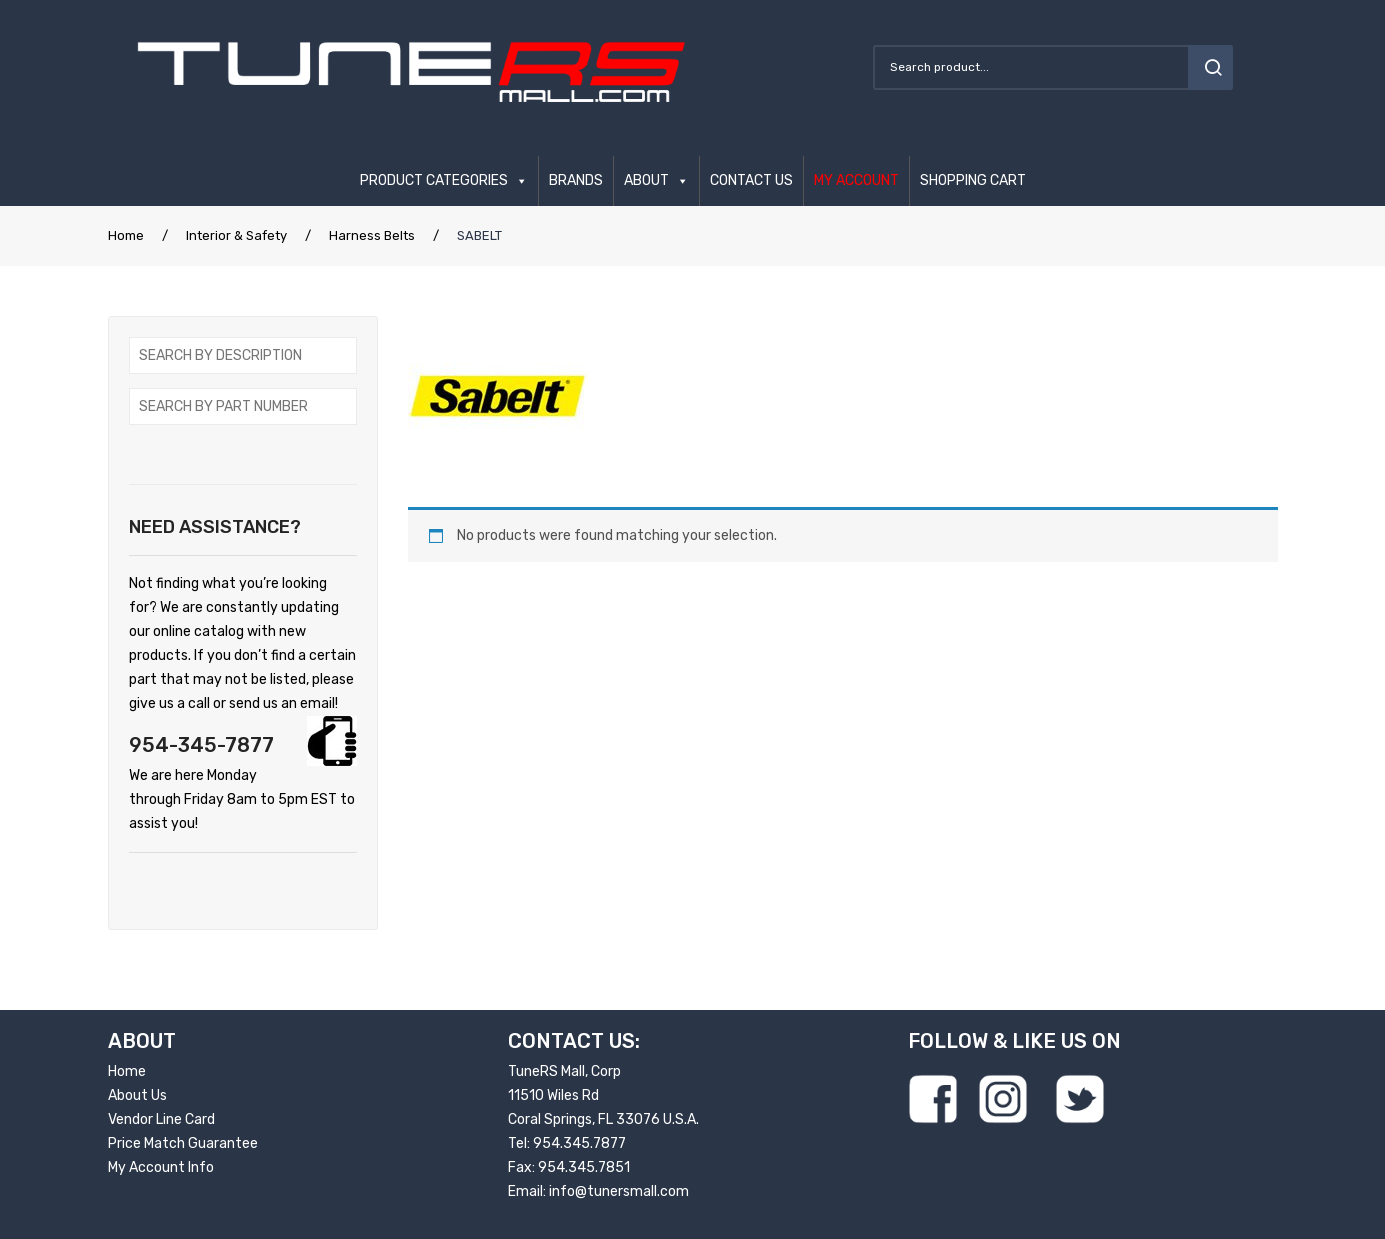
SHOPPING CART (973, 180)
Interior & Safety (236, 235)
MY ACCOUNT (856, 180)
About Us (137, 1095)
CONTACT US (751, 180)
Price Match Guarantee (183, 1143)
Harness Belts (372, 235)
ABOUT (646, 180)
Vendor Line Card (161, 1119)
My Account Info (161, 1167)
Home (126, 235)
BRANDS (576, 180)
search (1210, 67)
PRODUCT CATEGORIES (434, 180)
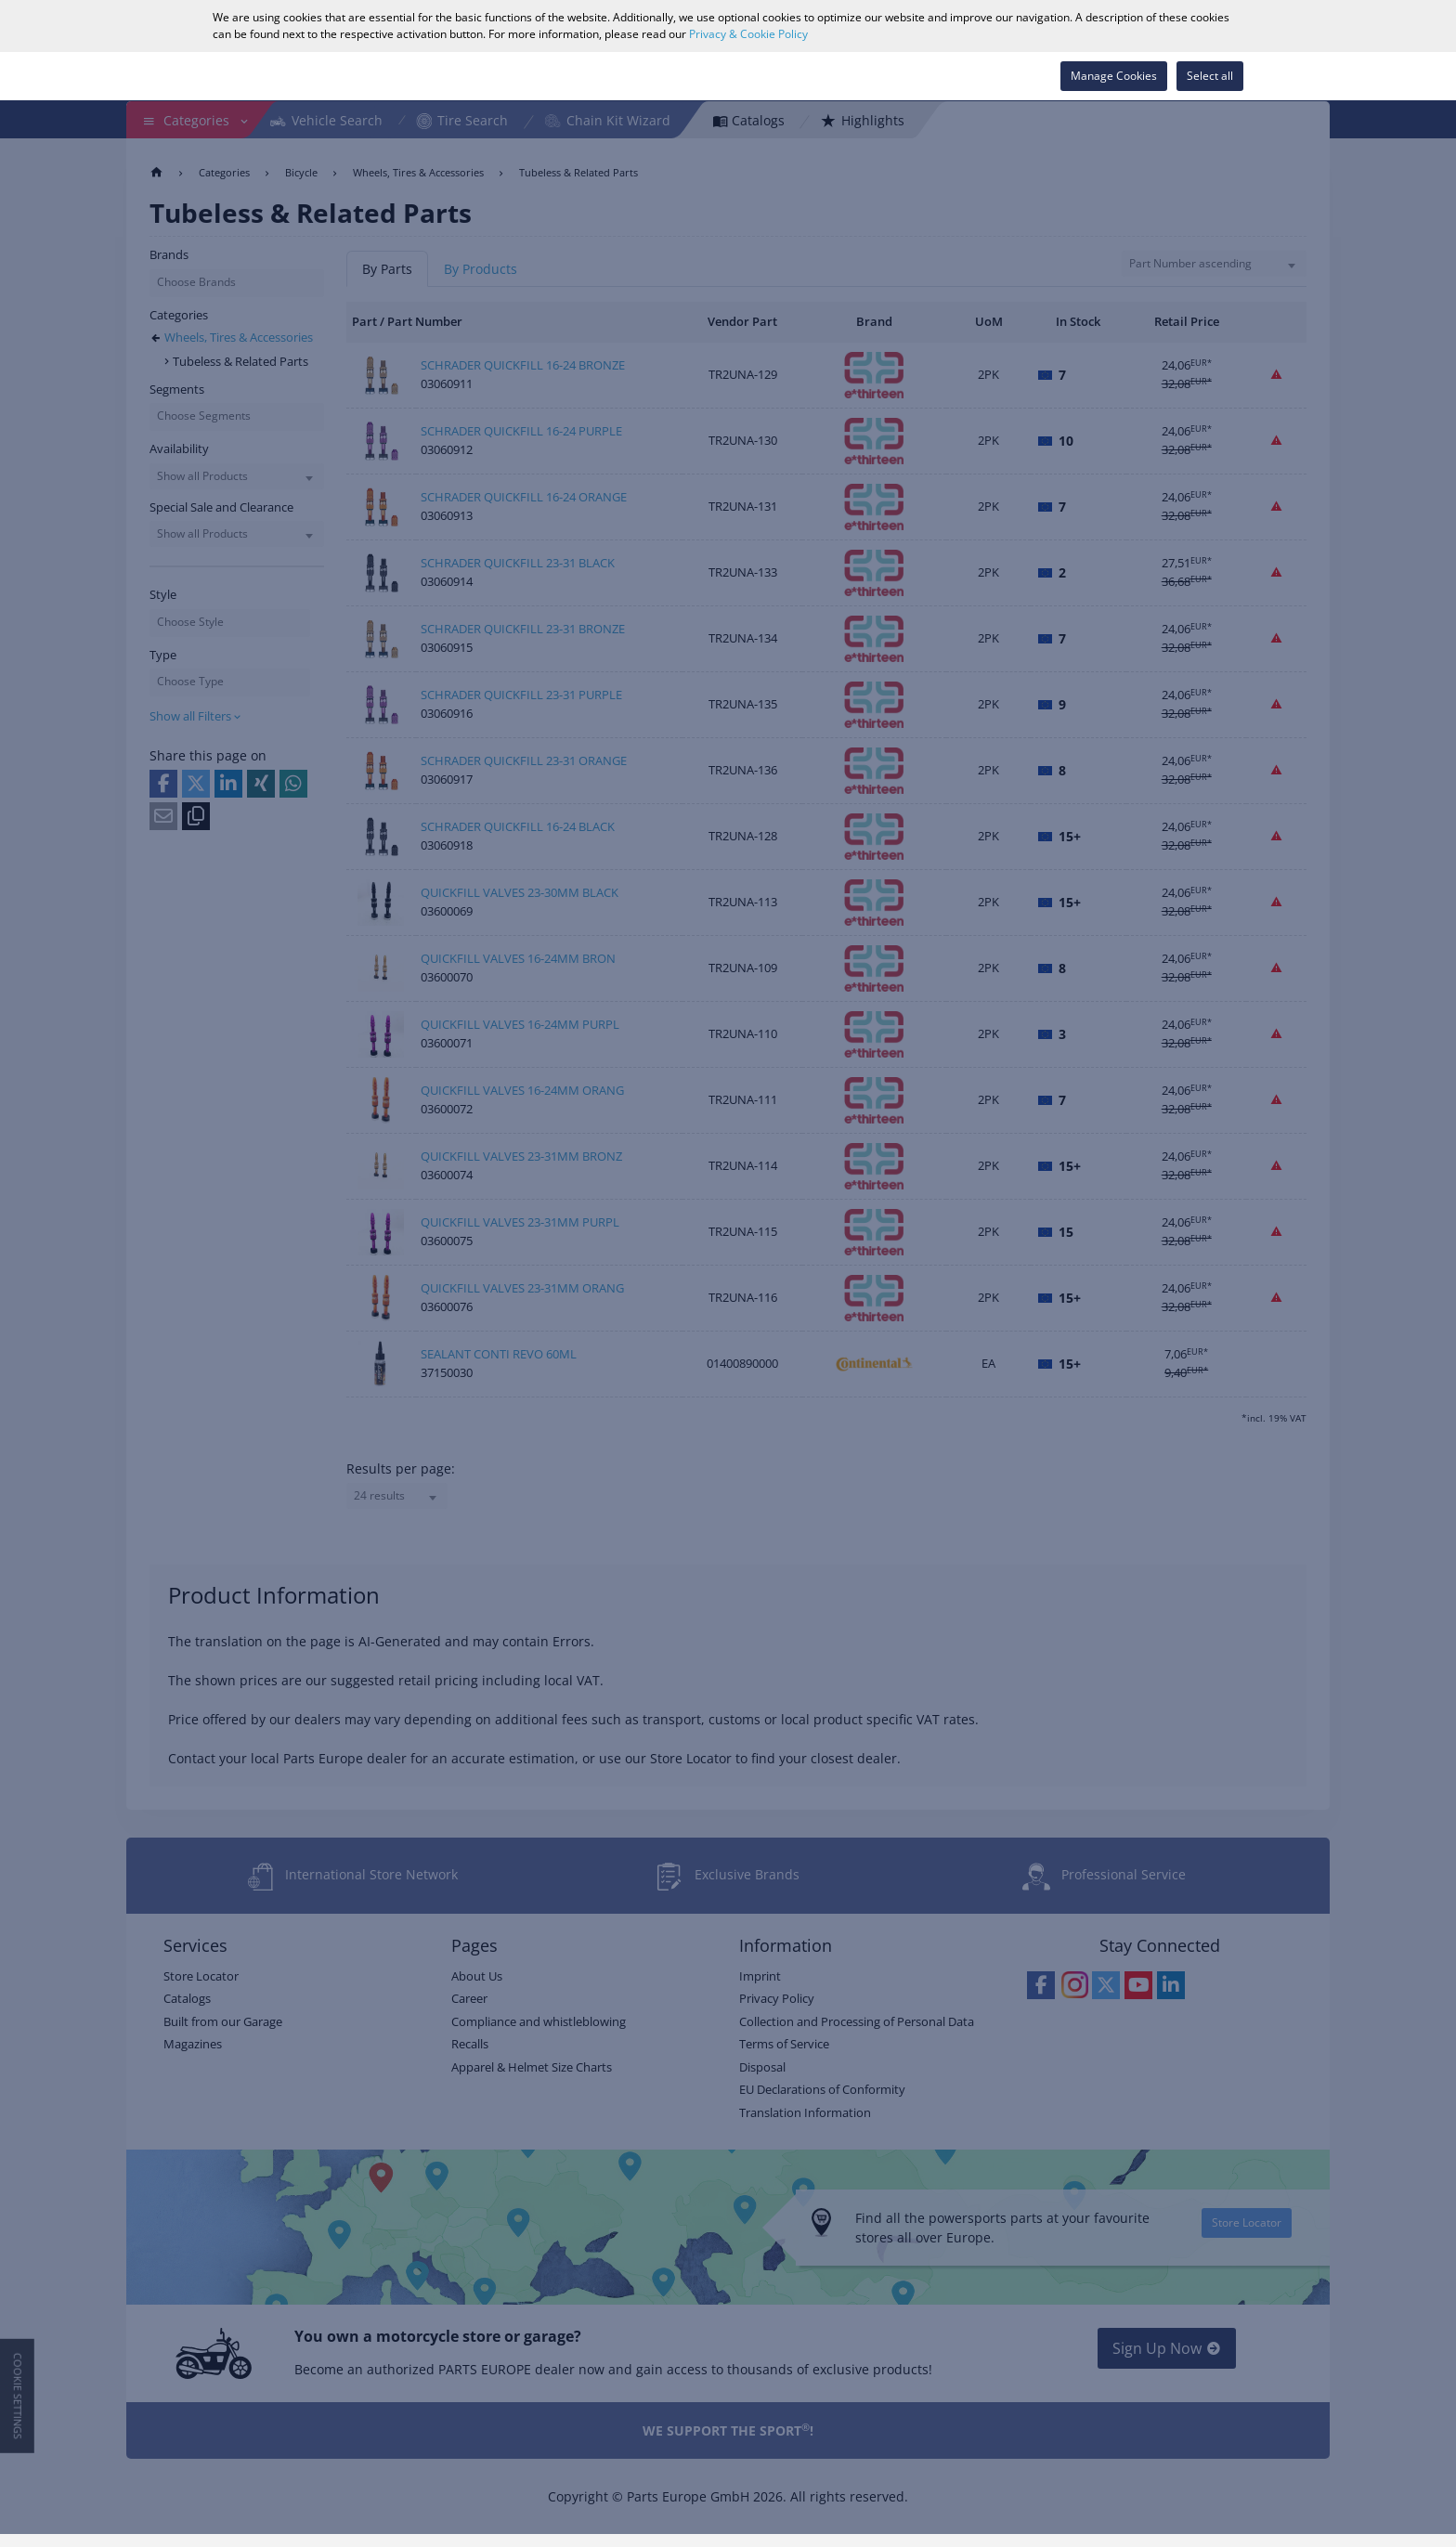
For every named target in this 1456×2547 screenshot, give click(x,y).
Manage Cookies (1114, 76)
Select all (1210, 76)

What to do -
Could every entry be restated word for word, pictures excluded?

Response area -
SHOPPING CART (973, 180)
Interior & Safety (236, 235)
MY ACCOUNT (856, 180)
About Us (137, 1095)
CONTACT US (751, 180)
Price Match Guarantee (183, 1143)
Harness Belts (372, 235)
ABOUT (646, 180)
Vendor Line Card (161, 1119)
My Account Info (161, 1167)
Home (126, 235)
BRANDS (576, 180)
search (1210, 67)
PRODUCT CATEGORIES (434, 180)
For every named target in this 1456×2547 screenshot, give click(x,y).
Manage Cookies (1114, 76)
Select all (1210, 76)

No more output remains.